(DATASET EXCERPT)

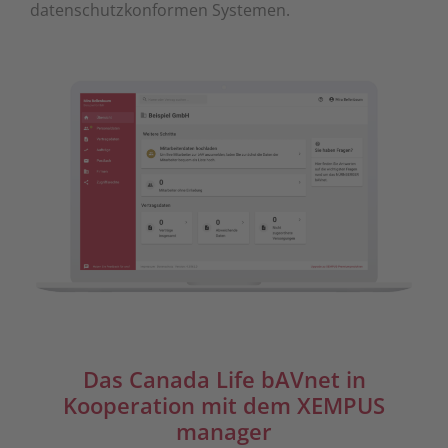
datenschutzkonformen Systemen.
Das Canada Life bAVnet in
Kooperation mit dem XEMPUS
manager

(End DATASET EXCERPT)

EXERCISE GOAL> Set the listing down exactly, without its pictures.

ANSWER FOR THIS EXERCISE>
datenschutzkonformen Systemen.
Das Canada Life bAVnet in
Kooperation mit dem XEMPUS
manager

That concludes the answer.